• _EXERCISE OBJECTIVE_
Once the lines below holding the string "отозвал" are counted, give that number alone.
DATA SUPPLIED START
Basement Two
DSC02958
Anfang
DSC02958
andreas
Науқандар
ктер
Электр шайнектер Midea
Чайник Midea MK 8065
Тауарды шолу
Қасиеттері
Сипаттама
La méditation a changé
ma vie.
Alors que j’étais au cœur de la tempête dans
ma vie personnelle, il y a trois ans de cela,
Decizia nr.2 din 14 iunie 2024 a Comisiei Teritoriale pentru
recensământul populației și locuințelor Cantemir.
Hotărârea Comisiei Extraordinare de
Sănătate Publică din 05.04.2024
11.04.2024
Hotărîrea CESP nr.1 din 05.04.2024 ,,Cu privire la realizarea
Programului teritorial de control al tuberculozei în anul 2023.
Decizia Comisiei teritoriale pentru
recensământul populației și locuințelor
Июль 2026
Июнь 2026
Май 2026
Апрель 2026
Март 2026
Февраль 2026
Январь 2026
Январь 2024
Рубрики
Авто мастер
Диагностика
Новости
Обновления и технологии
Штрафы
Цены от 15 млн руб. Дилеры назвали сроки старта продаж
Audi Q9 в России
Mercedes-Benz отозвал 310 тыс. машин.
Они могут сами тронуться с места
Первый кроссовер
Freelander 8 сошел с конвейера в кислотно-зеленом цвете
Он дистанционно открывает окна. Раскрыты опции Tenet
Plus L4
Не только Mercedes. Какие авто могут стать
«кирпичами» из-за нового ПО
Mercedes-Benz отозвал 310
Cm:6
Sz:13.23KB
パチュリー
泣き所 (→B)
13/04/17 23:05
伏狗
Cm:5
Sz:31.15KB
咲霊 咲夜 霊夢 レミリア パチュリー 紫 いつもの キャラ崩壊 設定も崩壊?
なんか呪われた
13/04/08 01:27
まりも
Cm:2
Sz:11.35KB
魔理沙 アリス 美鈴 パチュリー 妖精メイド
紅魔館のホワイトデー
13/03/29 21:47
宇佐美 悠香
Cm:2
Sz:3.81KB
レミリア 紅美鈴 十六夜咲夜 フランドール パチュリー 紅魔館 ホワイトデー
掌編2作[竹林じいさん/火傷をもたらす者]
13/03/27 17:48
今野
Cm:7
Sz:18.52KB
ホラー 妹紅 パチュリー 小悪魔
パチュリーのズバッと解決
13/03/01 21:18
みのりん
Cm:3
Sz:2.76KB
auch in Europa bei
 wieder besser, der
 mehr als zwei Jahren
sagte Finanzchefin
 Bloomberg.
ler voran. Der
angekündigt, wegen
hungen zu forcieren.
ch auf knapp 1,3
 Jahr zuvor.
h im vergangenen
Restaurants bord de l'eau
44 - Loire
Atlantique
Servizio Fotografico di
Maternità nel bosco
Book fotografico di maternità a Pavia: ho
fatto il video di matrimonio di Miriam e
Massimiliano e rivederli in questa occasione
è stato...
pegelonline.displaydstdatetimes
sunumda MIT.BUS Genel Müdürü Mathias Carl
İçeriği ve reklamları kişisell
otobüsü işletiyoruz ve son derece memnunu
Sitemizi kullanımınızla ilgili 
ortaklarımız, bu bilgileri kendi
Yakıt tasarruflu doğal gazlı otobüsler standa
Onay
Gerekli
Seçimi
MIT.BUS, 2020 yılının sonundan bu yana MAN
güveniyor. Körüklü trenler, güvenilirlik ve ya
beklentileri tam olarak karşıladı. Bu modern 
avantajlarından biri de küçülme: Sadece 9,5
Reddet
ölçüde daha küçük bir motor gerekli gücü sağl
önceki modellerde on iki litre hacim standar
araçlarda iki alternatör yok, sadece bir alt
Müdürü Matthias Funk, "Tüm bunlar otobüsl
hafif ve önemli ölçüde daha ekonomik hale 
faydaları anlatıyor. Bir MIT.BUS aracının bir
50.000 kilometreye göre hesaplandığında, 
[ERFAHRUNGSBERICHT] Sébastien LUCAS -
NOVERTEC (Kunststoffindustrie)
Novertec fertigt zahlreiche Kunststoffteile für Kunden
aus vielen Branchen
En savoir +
DATA SUPPLIED END
• _EXERCISE RESPONSE_
2